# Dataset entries
"""

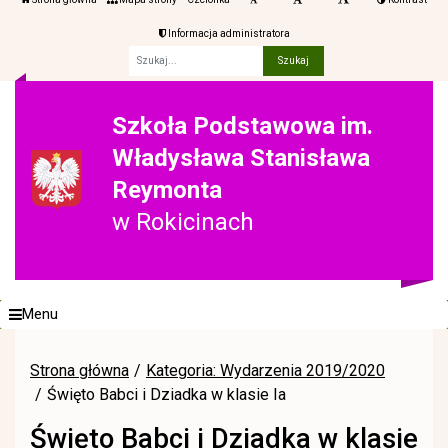
Informacja administratora
Fraza
Szkoła Podstawowa im.
Władysława Stanisława
Reymonta
w Rokicinach
Menu
Strona główna
Kategoria: Wydarzenia 2019/2020
Święto Babci i Dziadka w klasie Ia
Święto Babci i Dziadka w klasie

"""

# EXERCISE
Please give back all the records above word for word, with no pictures included.

# EXERCISE RESULT
Informacja administratora
Fraza
Szkoła Podstawowa im.
Władysława Stanisława
Reymonta
w Rokicinach
Menu
Strona główna
Kategoria: Wydarzenia 2019/2020
Święto Babci i Dziadka w klasie Ia
Święto Babci i Dziadka w klasie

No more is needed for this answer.